By Viktar Korbut
Delegations from Belarus, Russia, Ukraine, Azerbaijan, China, Cuba, Venezuela and India attended the event in Minsk, with Moscow — the fair’s honourable guest — enjoying a separate stand. The Moscow media have taken part since the very first year but this was their largest delegation, comprising leading newspapers (such as Rossiiskaya Gazeta, Izvestia and Literaturnaya Gazeta) alongside magazines and book publishing houses.
The Belarusian Information Ministry and Moscow’s Department of Mass Media and Advertisement signed a co-operative agreement for 2011-2012, with the Muscovites officially inviting the Belarusians to attend their future book and printed media fairs. Moscow journalists are also to attend the Slavonic Bazaar in Vitebsk this year, reporting on the 20th International Song Contest.
Opening the Mass Media in Belarus exhibition, Belarusian Information Minister Oleg Proleskovsky noted that our present times are unique for the country’s media. “In late April, Grodno hosted a large seminar, gathering regional mass media. The results of the Zolotaya Litera (Golden Letter) contest have been concluded, with the Televershina event is next in line. A traditional media forum is soon to be organised, in addition to a summer school for CIS journalists. We welcome all those who write objectively and honestly about Belarus,” he said.

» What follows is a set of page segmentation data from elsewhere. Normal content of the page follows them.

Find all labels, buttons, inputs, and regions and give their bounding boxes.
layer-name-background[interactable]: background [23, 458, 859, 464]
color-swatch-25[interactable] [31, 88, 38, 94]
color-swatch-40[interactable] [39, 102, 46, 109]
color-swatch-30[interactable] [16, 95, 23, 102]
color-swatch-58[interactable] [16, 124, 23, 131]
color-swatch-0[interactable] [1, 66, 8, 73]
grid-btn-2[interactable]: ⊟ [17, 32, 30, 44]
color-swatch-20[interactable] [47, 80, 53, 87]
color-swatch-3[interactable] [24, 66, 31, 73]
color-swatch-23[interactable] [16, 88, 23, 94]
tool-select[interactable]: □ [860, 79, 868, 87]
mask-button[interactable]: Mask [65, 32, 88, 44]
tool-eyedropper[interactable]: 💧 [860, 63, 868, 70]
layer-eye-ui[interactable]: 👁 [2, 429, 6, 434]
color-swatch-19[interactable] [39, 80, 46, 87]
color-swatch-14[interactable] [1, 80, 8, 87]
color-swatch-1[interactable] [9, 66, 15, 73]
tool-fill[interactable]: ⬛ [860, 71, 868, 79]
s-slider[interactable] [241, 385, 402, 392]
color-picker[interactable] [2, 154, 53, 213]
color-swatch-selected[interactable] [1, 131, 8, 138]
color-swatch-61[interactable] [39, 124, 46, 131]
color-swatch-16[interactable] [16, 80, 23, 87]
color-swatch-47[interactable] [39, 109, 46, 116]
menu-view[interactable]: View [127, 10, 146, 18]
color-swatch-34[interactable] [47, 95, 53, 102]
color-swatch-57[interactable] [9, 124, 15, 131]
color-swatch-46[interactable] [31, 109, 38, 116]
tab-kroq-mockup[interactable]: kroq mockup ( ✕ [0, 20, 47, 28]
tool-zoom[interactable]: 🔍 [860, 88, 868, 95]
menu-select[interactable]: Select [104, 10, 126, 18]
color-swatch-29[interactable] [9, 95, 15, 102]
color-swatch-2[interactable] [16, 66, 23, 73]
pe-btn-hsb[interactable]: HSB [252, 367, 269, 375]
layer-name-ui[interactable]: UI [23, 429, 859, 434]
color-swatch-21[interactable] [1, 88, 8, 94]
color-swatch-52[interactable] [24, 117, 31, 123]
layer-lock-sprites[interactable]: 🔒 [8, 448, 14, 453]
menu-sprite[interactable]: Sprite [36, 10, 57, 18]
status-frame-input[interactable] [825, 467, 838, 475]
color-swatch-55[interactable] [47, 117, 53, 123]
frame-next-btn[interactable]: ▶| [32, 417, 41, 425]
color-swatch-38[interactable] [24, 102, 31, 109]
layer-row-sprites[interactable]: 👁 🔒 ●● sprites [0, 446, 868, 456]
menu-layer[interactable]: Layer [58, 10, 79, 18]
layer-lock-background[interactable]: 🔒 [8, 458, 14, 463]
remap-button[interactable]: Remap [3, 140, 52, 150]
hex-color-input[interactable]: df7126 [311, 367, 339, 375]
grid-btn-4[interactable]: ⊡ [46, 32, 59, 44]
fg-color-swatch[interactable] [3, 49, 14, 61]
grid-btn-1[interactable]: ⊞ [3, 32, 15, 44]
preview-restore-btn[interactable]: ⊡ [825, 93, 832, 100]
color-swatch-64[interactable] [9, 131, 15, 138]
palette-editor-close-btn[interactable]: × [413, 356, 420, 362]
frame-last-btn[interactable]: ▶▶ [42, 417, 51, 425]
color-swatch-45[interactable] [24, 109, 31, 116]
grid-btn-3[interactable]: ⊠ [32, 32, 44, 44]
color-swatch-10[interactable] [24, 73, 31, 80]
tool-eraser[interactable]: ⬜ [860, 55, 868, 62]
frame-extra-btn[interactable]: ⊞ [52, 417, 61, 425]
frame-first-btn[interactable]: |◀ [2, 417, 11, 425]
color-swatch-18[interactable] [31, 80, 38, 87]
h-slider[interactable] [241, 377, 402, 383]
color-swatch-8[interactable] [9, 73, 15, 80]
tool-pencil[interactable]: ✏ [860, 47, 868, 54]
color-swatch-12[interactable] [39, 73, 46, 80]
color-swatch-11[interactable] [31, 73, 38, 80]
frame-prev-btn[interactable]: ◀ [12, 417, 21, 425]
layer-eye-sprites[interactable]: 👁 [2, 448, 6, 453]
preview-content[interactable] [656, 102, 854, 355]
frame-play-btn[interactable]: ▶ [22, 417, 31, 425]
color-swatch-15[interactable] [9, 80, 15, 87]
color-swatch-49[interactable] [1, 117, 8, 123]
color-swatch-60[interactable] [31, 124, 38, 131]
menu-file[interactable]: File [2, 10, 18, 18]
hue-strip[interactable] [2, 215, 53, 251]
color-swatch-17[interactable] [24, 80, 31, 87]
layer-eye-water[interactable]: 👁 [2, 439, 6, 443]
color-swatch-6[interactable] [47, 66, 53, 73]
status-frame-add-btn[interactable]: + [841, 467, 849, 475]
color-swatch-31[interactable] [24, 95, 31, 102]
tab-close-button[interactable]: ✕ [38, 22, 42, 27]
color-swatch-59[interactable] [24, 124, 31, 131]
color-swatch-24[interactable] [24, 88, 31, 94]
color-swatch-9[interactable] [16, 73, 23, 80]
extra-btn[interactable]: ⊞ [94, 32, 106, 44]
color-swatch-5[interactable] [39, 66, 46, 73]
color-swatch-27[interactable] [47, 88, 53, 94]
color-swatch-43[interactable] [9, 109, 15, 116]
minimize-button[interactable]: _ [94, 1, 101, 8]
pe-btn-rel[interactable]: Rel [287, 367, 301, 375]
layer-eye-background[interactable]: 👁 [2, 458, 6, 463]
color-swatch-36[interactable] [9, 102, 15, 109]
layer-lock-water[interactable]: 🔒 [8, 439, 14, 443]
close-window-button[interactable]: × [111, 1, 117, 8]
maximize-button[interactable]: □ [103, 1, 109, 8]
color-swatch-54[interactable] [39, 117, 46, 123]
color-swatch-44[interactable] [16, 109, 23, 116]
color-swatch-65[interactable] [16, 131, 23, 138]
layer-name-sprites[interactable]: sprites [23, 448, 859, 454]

Alexander Lukashenko’s welcoming speech was read by the First Deputy Head of the Presidential Administration, Alexander Radkov. It acknowledged that printed media is ‘a fourth power’ playing a key role in guiding public opinion. He noted: ‘The duty of each journalist is to report on carefully considered, true information, while recognising their level of responsibility for each word pronounced, for each shot and piece’.
Belarus is progressing in the global information field, with more active Internet users registered countrywide. Over 30 percent of Belarusians surf the global web on a regular basis, while each district newspaper now has its own Internet site (due to the attentions of the state). “I believe that this offers a unique possibility for Belarus, when district newspapers can be read online in Argentina, the USA, Canada, France and Australia — all over the globe,” said Mr. Proleskovsky.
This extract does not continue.